See also
Cross-talk
uncross command
UNCROSS paper
Manual annotation of cross-talk
Cross-talk can be
identified by examining an OTU table. If the
lowest-abundance samples in a given OTU have much lower counts than the
high-abundance samples, they are probably due to cross-talk and should be
zero.
You can clearly see cross-talk in this GAIIx example and this MiSeq example.
See the UNCROSS paper for a more formal and complete description of the algorithm.
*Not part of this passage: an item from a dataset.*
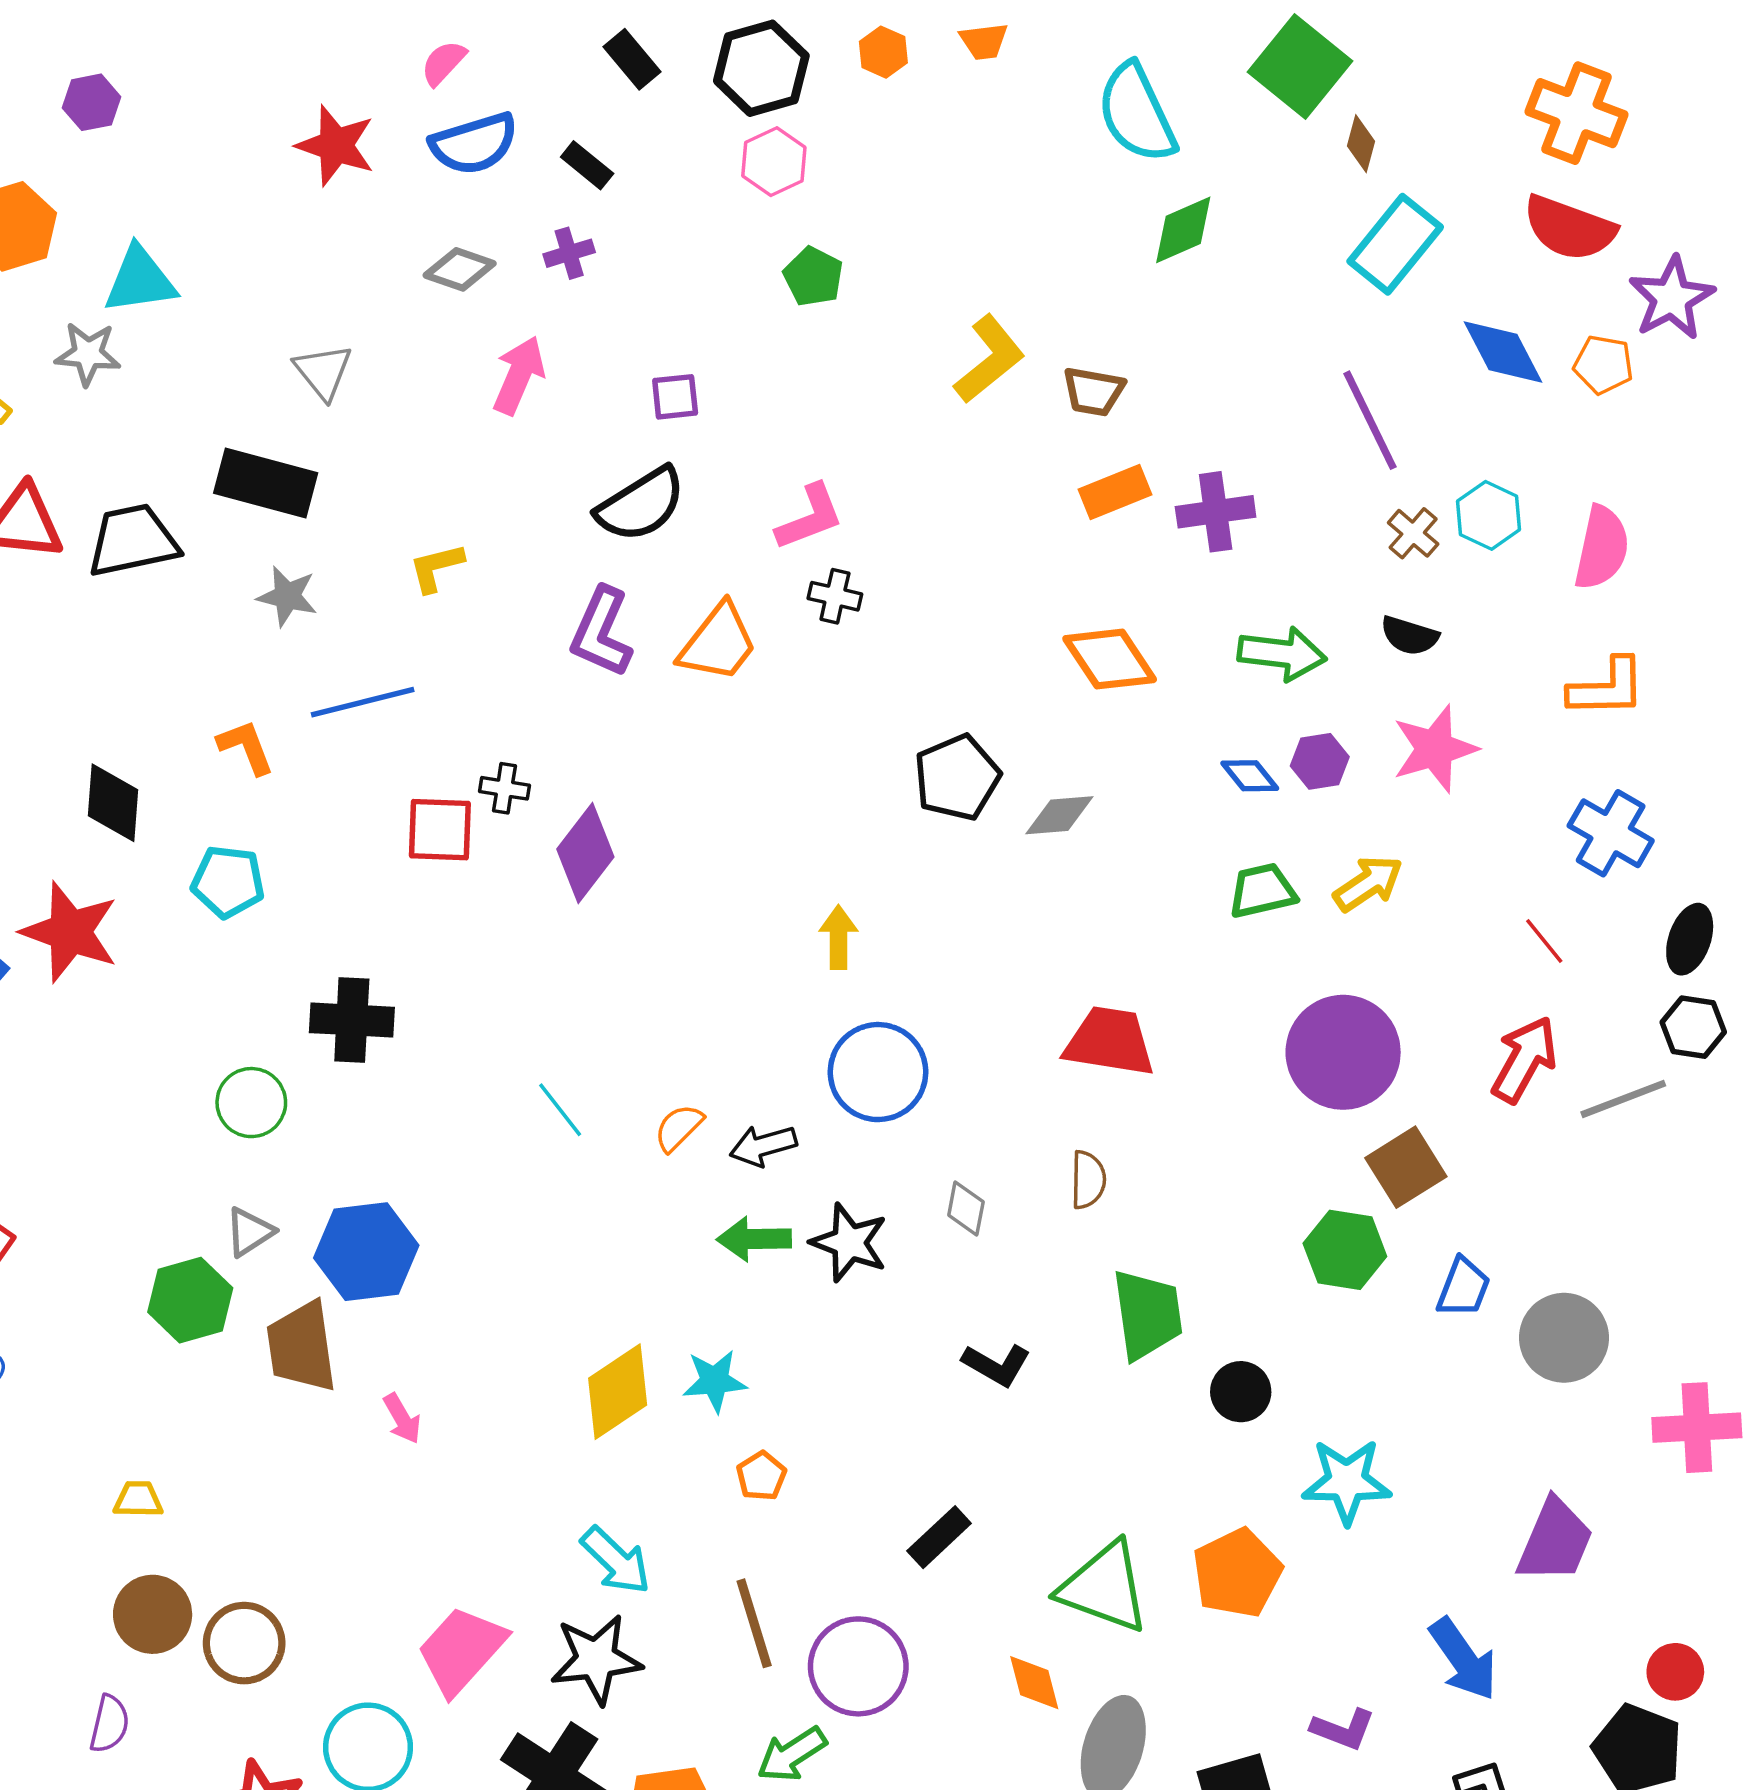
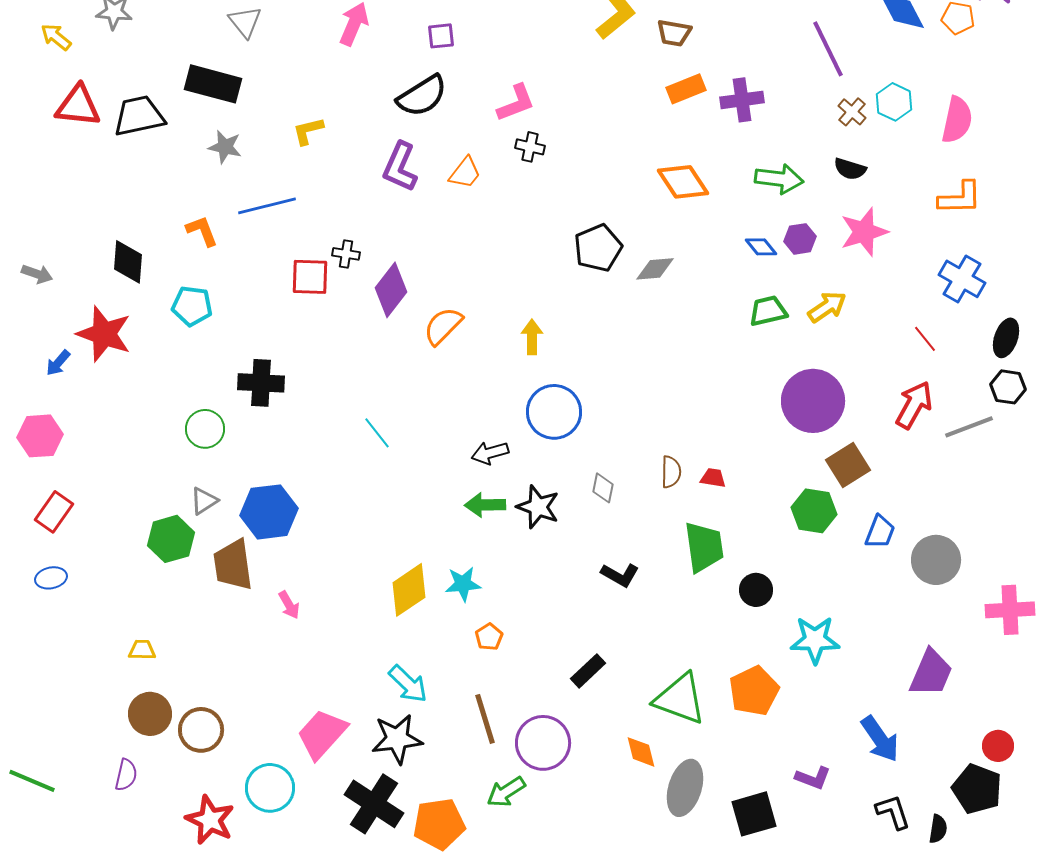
orange trapezoid: (718, 643) -> (465, 173), size x0.7
red trapezoid: (1110, 1042) -> (713, 478), moved, size x0.5
orange semicircle: (679, 1128) -> (443, 326), moved, size x1.4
In a mock sample, a high-abundance unexpected OTU, i.e. an OTU which does not match a species in the designed community, is probably a contaminant.
A low-abundance unexpected mock count is probably cross-talk if it is also present in another sample. An alternative explanation is a low-abundance contaminant in the mock sample which is a valid OTU in the environmental samples by coincidence; this is a much less likely explanation. Another possible explanation is contamination which affects multiple samples, e.g. flow-cell residue from previous runs; this is also considered to be less likely than cross-talk.
Under these assumptions, mock samples enable a more sensitive test for the
presence of cross-talk. For example, if an unexpected mock OTU has two reads
and some other sample has ten reads then the most likely explanation is
cross-talk. The anomalously large cross-talk rate of 2/12 = 17% of the reads
can be explained by fluctuations due to sampling effects when there are
small total numbers of reads, which can result in high outlier values for
some OTUs. In environmental samples, OTUs cannot be considered as expected
or unexpected so abundances of two and ten in an OTU with twelve total reads
is not a reliable indicator of cross-talk.
Automated
annotation of cross-talk
The UNCROSS algorithm uses simple
heuristics to automate the manual procedure described above for annotating
cross-talk. UNCROSS-Ref predicts cross-talk in mock samples where OTUs are
annotated as matching (or not matching) the designed mock community.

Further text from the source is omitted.